The old-fashioned commute to the office is draining the energy and time out of the US economy and its workers. So desperate are people for a break that almost a third would take a reduction in paid vacation, and a quarter a pay cut, for the opportunity to work remotely[1] – stats that should make every business scramble to edit its HR policies.


The reality of working at home is disappointing, though. Around the world, veterans of home-working say there are too many distractions, and not enough chances to network at the water cooler. It’s fine occasionally, but not every day; the attractions of working close to TV and fridge soon fade.

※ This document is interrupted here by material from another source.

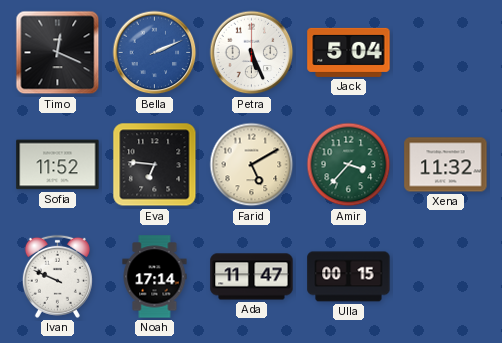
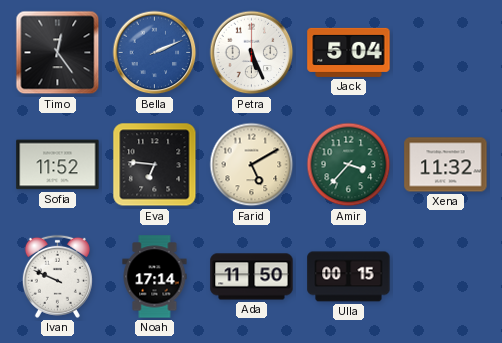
Timo: 12:19 -> 12:24
Ada: 11:47 -> 11:50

There’s an alternative to office and home, and it’s not the co-working hubs where you need the right clothes, right phone and VIP tickets to Coachella to belong. It’s called ‘third-place’ working, with people using libraries, coffee shops, business centres and business lounges to work remotely. It’s linked to the global trend for more flexible ways of working.

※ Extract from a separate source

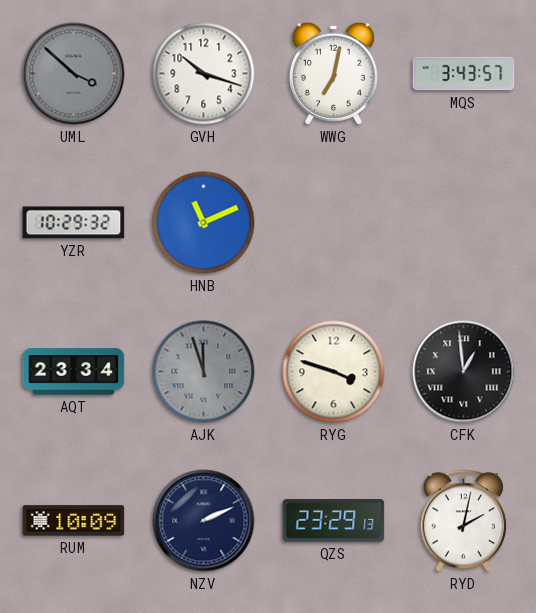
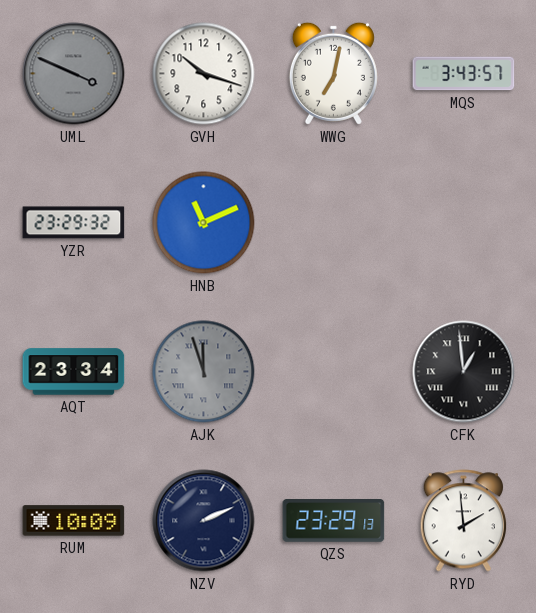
UML: 3:52 -> 3:49
YZR: 10:29 -> 23:29
RYG: 3:48 -> none
RYD: 2:02 -> 1:59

Third place is not new. Anyone who checks emails at a coffee shop or works in their parked car is doing it. They just don’t think of it as a ‘third space’. And they don’t know it is increasingly easy to find more work-conducive third spaces.


Europe is, for once, ahead of the curve, with flexible workspaces springing up close to where people live and travel. French, Dutch and Swiss rail operators have partnered with Regus to open walk-in business centres at stations. Shell and Regus are piloting instant-access business lounges at gas station forecourts. Regus and Extra Motorway Services are opening drop-in workspaces next to key UK highways.

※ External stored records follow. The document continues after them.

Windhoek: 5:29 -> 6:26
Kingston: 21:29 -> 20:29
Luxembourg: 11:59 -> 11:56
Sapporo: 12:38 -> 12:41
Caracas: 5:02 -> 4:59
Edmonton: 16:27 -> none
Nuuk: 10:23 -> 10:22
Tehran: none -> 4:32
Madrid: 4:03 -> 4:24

Those new workspaces let people do their job closer to where they want to be – near home, customers, or leisure facilities. Already in the US, the rising demand at Regus’ business centres that are in shopping malls – currently 10% of the total – testifies to people’s desire to work at locations that fit their daily lives (or retail habit).


US employers may still treasure ‘the office’ and daily facetime with staff, but forcing them to endure the average 25-minute commute every day is shortsighted. Consider this, instead: 72% of firms that give their staff flexibility over where and when they work say there is a direct link to greater productivity.[2] At a time when US workers, businesses and the economy are looking for a boost, that stat suggests the third place is where they should look.

[1] ’New survey reveals overwhelming demand for virtual collaboration’, Wrike.com, 21 March 2012.

[2] ‘Flexibility Drives Productivity’, Regus, February 2012.